When he had rung unavailingly, and then knocked, at 93-indistinguishable from the others as far as he could see except by its painted numerals-a woman flung up the bedroom window next door, leaned out and said:
"You looking for Mrs. Tilsit?"
Robert said that he was.
"She's gone to get her groceries. The shop at the corner."
"Oh, thanks. If that's all, I'll wait."
"Shouldn't wait if you want to see her soon. Should go and fetch her."
"Oh. Is she going somewhere else?"
"No, just the grocer's; it's the only shop round here. But she takes half a morning deciding between two brands of wheat flakes. You take one packet up right firm and put it in her bag and she'll be quite pleased."
Robert thanked her and began to walk away to the end of the street, when she hailed him again.
"Shouldn't leave your car. Take it with you."
"But it's quite a little way, isn't it?"
"Maybe, but it's Saturday."
"Saturday?"
"School's out."
"Oh, I see. But there's nothing in it—" "to steal," he was going to say but amended it to "Nothing in it that's movable."
"Movable! Huh! That's good. We had window-boxes once. Mrs. Laverty over the way had a gate. Mrs. Biddows had two fine wooden clothes posts and eighteen yards of clothes rope. They all thought they weren't movable. You leave your car there for ten minutes you'll be lucky to find the chassis!"

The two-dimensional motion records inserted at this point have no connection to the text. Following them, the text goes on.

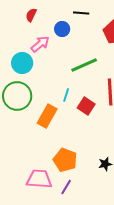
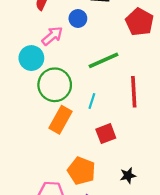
cyan line: (66, 95) -> (92, 101), moved
green circle: (17, 96) -> (55, 85), moved
red square: (86, 106) -> (106, 134), moved, turned 36

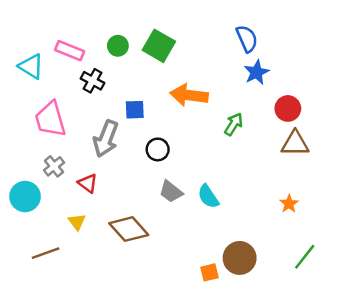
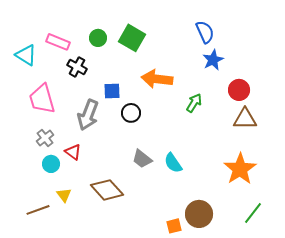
black circle: (158, 149) -> (131, 113), moved
cyan circle: (25, 196) -> (51, 164), moved, size x0.7
orange star: (289, 204) -> (240, 169), size x2.0
yellow triangle: (77, 222) -> (64, 195), moved

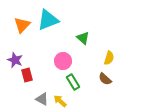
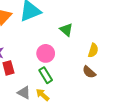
green rectangle: (73, 82) -> (46, 75), moved

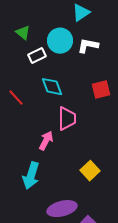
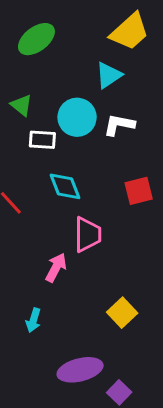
white rectangle: (37, 56) -> (42, 140), turned 30
cyan arrow: (31, 176) -> (33, 320), size x0.6

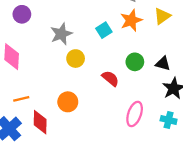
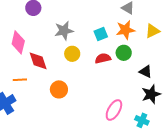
green circle: (135, 62) -> (124, 53), moved
red semicircle: (110, 78) -> (103, 58), moved, turned -63
red diamond: (40, 122) -> (38, 61), moved, turned -30

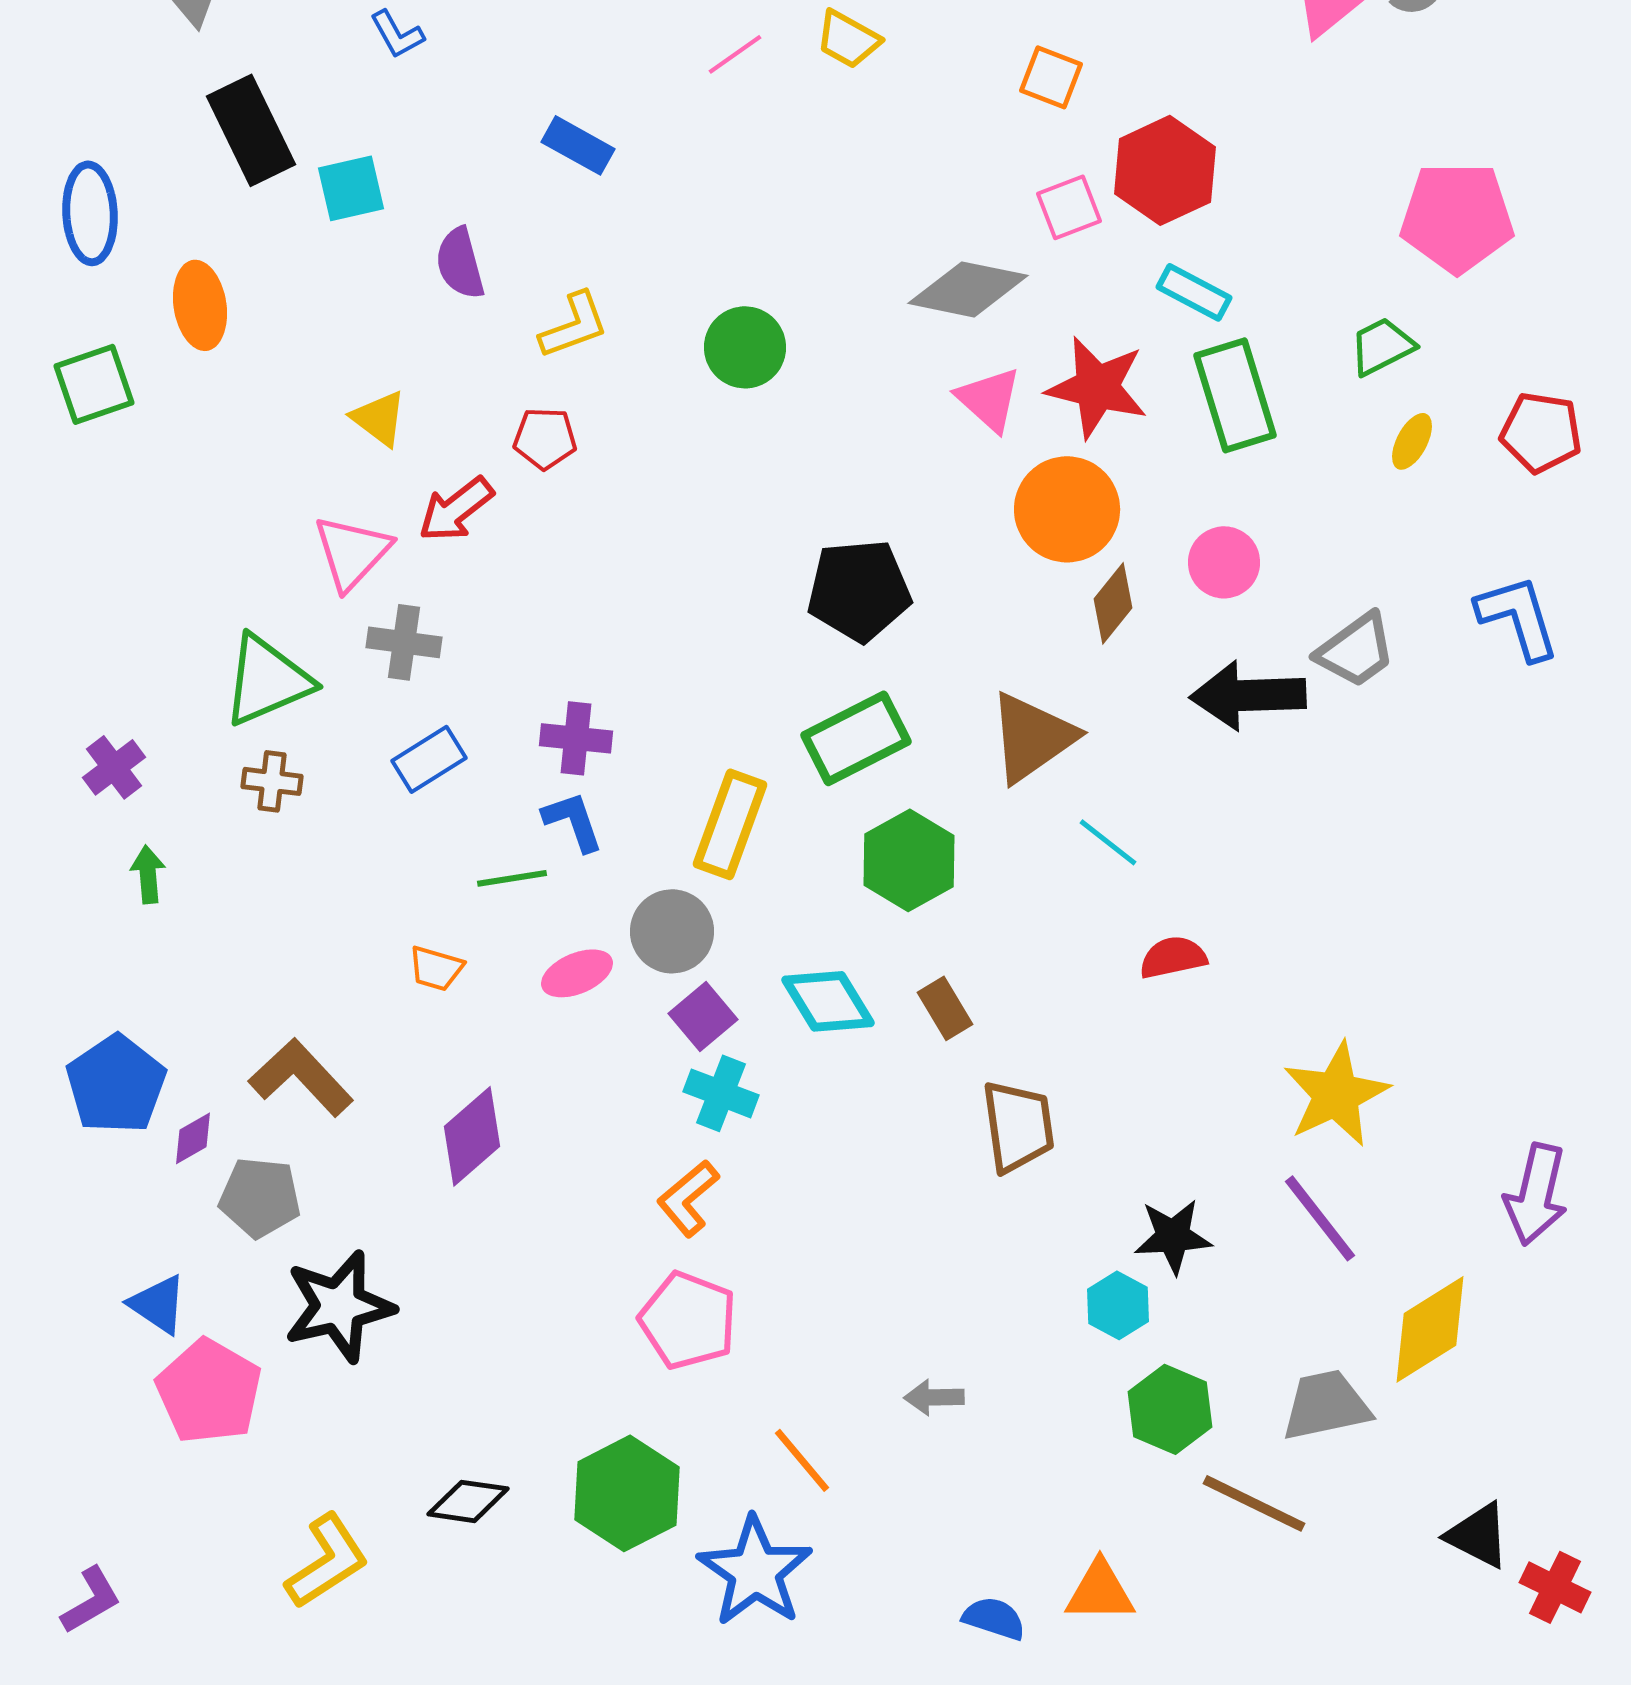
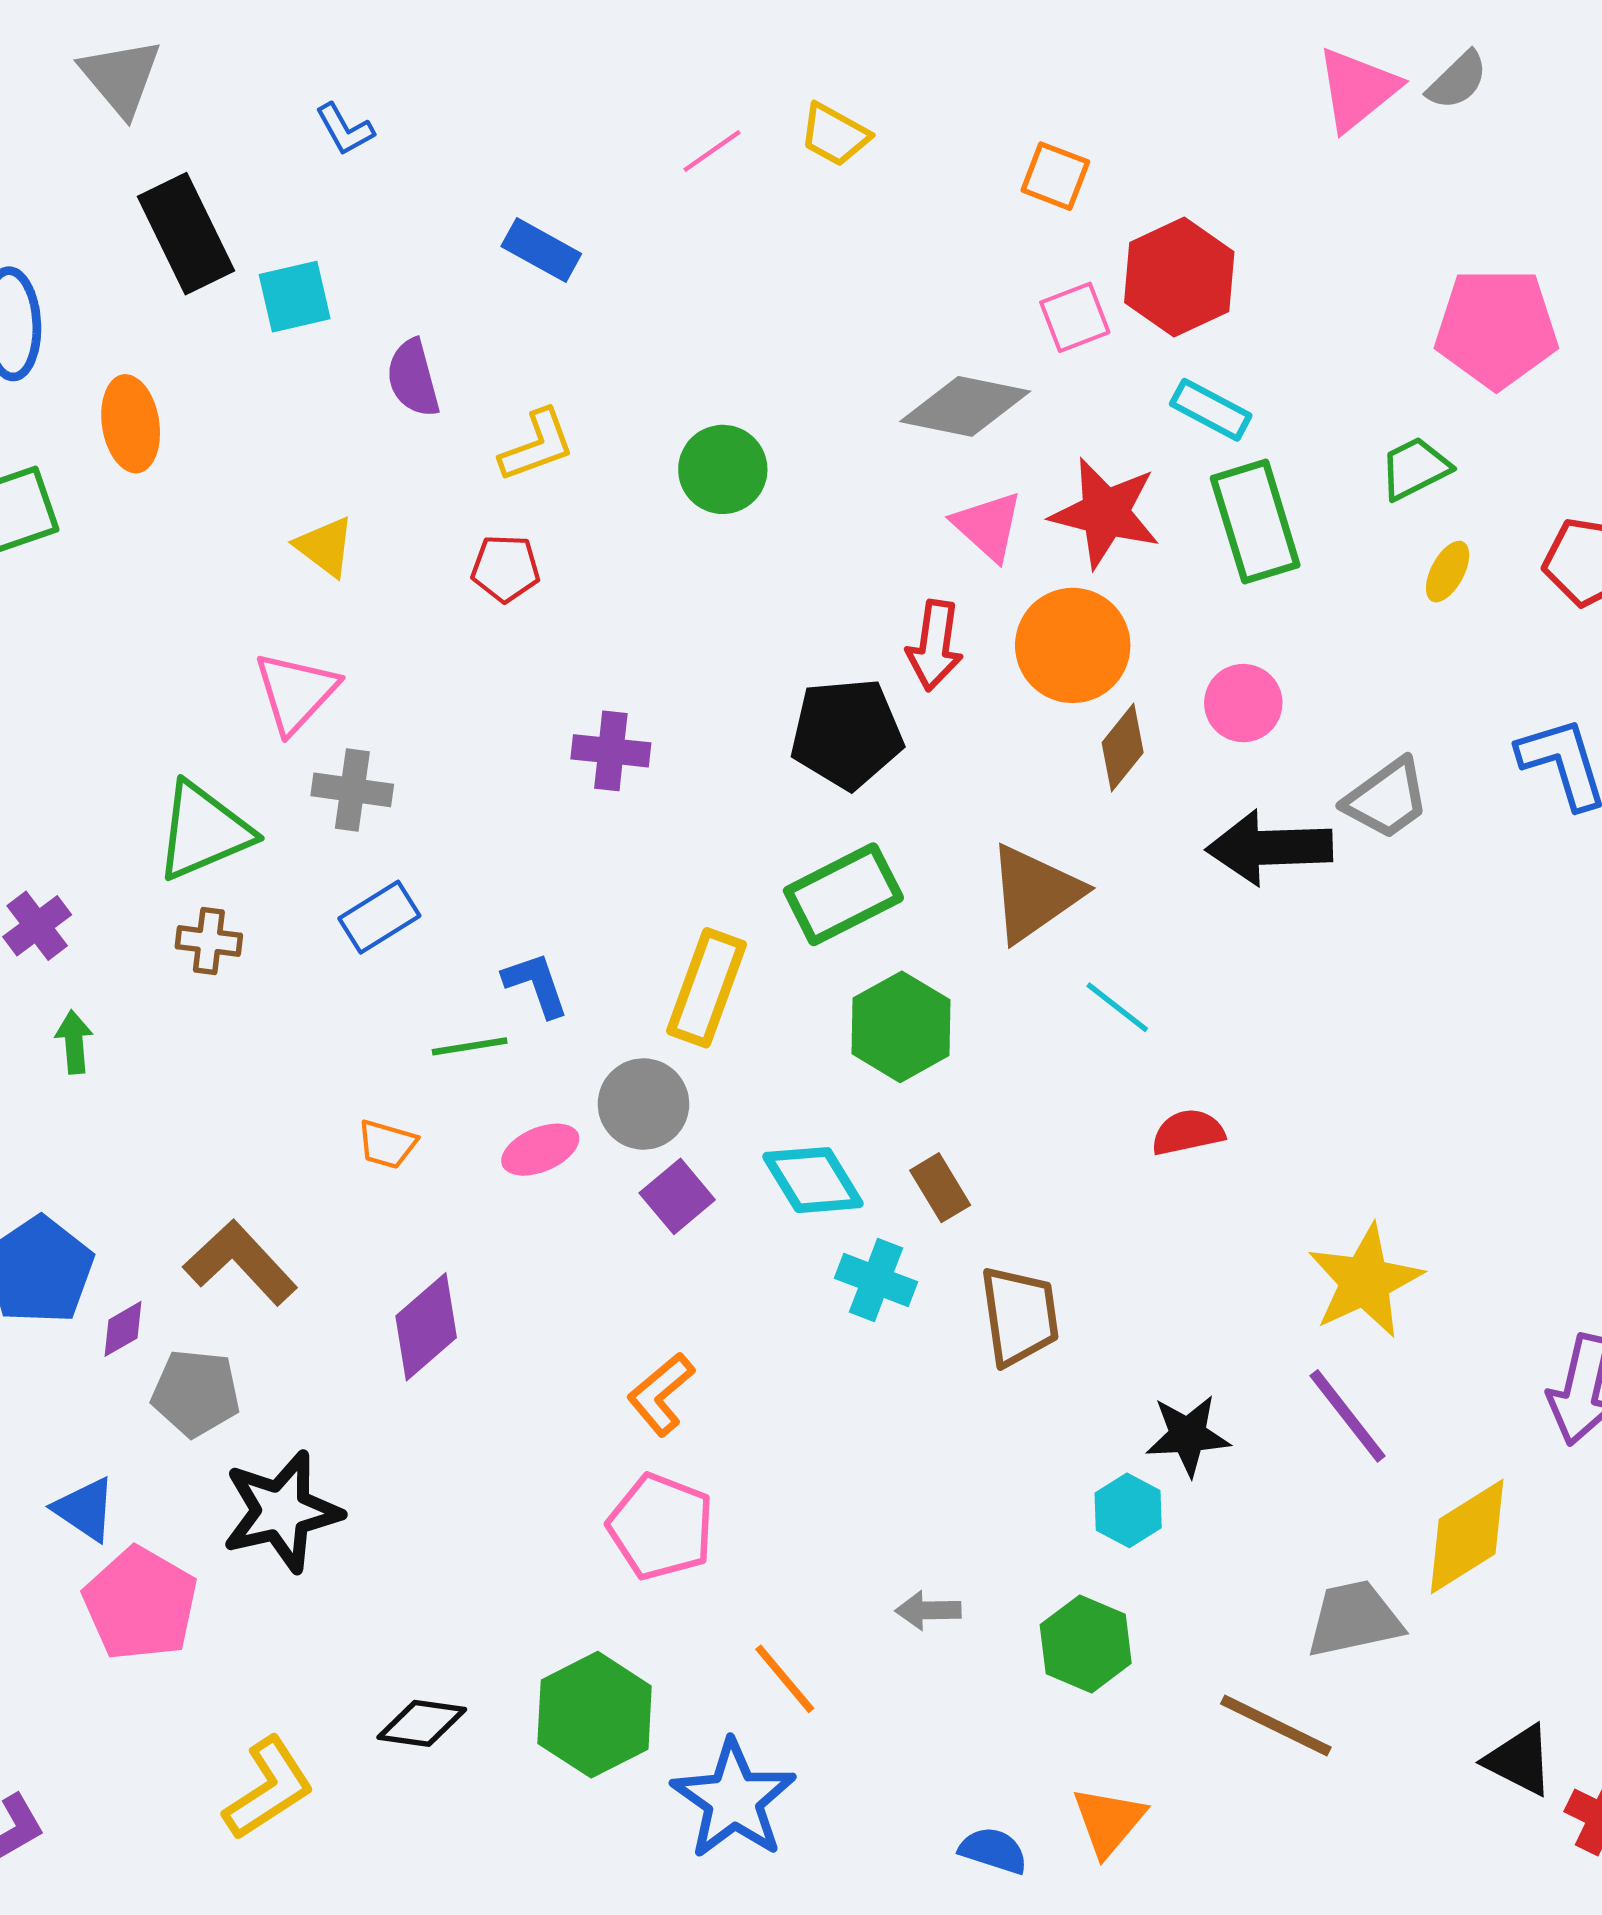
red arrow: (456, 509) -> (935, 645), moved, turned -44
purple cross: (576, 738) -> (611, 751), moved
cyan cross: (721, 1093) -> (876, 1280), moved
green hexagon: (1170, 1409) -> (1086, 1644), moved
orange triangle: (1100, 1591) -> (1109, 1821), turned -50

So Robert got obediently into the car, and drove down to the grocer's. And as he drove he remembered something, and the memory puzzled him. This was where Betty Kane had been so happy. This rather dreary, rather grimy street; one of a warren of streets very like itself. So happy that she had written to say that she was staying on for the rest of her holidays.
What had she found here that was so desirable?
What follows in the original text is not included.